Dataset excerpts
■ ■ ■ ■ ■ ■ ■

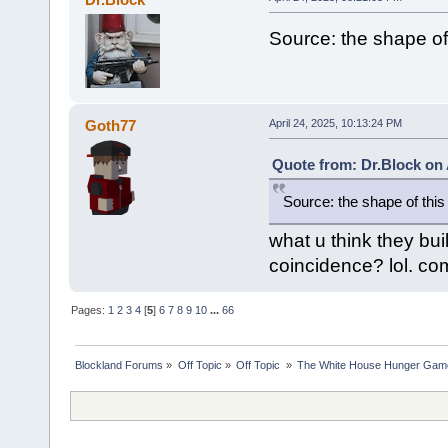
Source: the shape of
Goth77
April 24, 2025, 10:13:24 PM
Quote from: Dr.Block on 
Source: the shape of this
what u think they buil
coincidence? lol. com
Pages:
1
2
3
4
[
5
]
6
7
8
9
10
...
66
Blockland Forums
»
Off Topic
»
Off Topic 
»
The White House Hunger Game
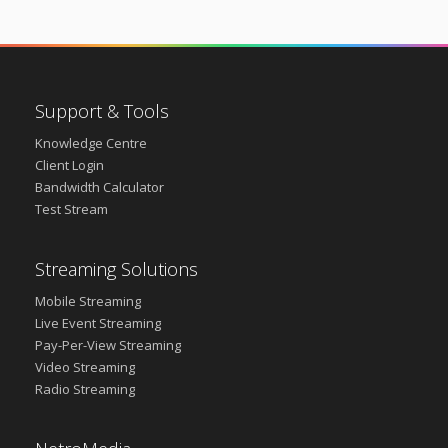
Support & Tools
Knowledge Centre
Client Login
Bandwidth Calculator
Test Stream
Streaming Solutions
Mobile Streaming
Live Event Streaming
Pay-Per-View Streaming
Video Streaming
Radio Streaming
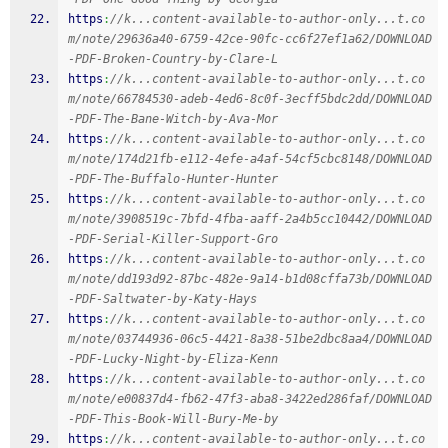
https
:
//k...content-available-to-author-only...t.co
m/note/29636a40-6759-42ce-90fc-cc6f27ef1a62/DOWNLOAD
-PDF-Broken-Country-by-Clare-L
https
:
//k...content-available-to-author-only...t.co
m/note/66784530-adeb-4ed6-8c0f-3ecff5bdc2dd/DOWNLOAD
-PDF-The-Bane-Witch-by-Ava-Mor
https
:
//k...content-available-to-author-only...t.co
m/note/174d21fb-e112-4efe-a4af-54cf5cbc8148/DOWNLOAD
-PDF-The-Buffalo-Hunter-Hunter
https
:
//k...content-available-to-author-only...t.co
m/note/3908519c-7bfd-4fba-aaff-2a4b5cc10442/DOWNLOAD
-PDF-Serial-Killer-Support-Gro
https
:
//k...content-available-to-author-only...t.co
m/note/dd193d92-87bc-482e-9a14-b1d08cffa73b/DOWNLOAD
-PDF-Saltwater-by-Katy-Hays
https
:
//k...content-available-to-author-only...t.co
m/note/03744936-06c5-4421-8a38-51be2dbc8aa4/DOWNLOAD
-PDF-Lucky-Night-by-Eliza-Kenn
https
:
//k...content-available-to-author-only...t.co
m/note/e00837d4-fb62-47f3-aba8-3422ed286faf/DOWNLOAD
-PDF-This-Book-Will-Bury-Me-by
https
:
//k...content-available-to-author-only...t.co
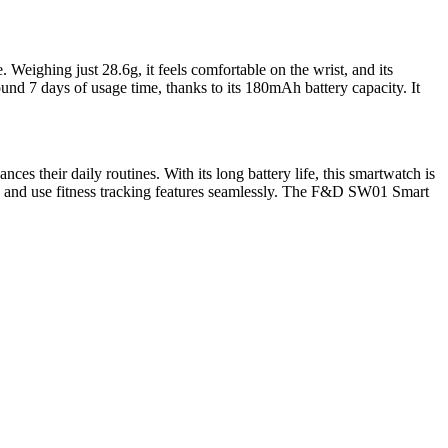
eighing just 28.6g, it feels comfortable on the wrist, and its
nd 7 days of usage time, thanks to its 180mAh battery capacity. It
 their daily routines. With its long battery life, this smartwatch is
ions and use fitness tracking features seamlessly. The F&D SW01 Smart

■ ■ ■ ■ ■ ■ ■

** Exercise details **
Give the records back exactly, with no pictures.

** Response **
Source: the shape of
Goth77
April 24, 2025, 10:13:24 PM
Quote from: Dr.Block on 
Source: the shape of this
what u think they buil
coincidence? lol. com
Pages:
1
2
3
4
[
5
]
6
7
8
9
10
...
66
Blockland Forums
»
Off Topic
»
Off Topic 
»
The White House Hunger Game
Support & Tools
Knowledge Centre
Client Login
Bandwidth Calculator
Test Stream
Streaming Solutions
Mobile Streaming
Live Event Streaming
Pay-Per-View Streaming
Video Streaming
Radio Streaming
https
:
//k...content-available-to-author-only...t.co
m/note/29636a40-6759-42ce-90fc-cc6f27ef1a62/DOWNLOAD
-PDF-Broken-Country-by-Clare-L
https
:
//k...content-available-to-author-only...t.co
m/note/66784530-adeb-4ed6-8c0f-3ecff5bdc2dd/DOWNLOAD
-PDF-The-Bane-Witch-by-Ava-Mor
https
:
//k...content-available-to-author-only...t.co
m/note/174d21fb-e112-4efe-a4af-54cf5cbc8148/DOWNLOAD
-PDF-The-Buffalo-Hunter-Hunter
https
:
//k...content-available-to-author-only...t.co
m/note/3908519c-7bfd-4fba-aaff-2a4b5cc10442/DOWNLOAD
-PDF-Serial-Killer-Support-Gro
https
:
//k...content-available-to-author-only...t.co
m/note/dd193d92-87bc-482e-9a14-b1d08cffa73b/DOWNLOAD
-PDF-Saltwater-by-Katy-Hays
https
:
//k...content-available-to-author-only...t.co
m/note/03744936-06c5-4421-8a38-51be2dbc8aa4/DOWNLOAD
-PDF-Lucky-Night-by-Eliza-Kenn
https
:
//k...content-available-to-author-only...t.co
m/note/e00837d4-fb62-47f3-aba8-3422ed286faf/DOWNLOAD
-PDF-This-Book-Will-Bury-Me-by
https
:
//k...content-available-to-author-only...t.co
eighing just 28.6g, it feels comfortable on the wrist, and its
nd 7 days of usage time, thanks to its 180mAh battery capacity. It
 their daily routines. With its long battery life, this smartwatch is
ions and use fitness tracking features seamlessly. The F&D SW01 Smart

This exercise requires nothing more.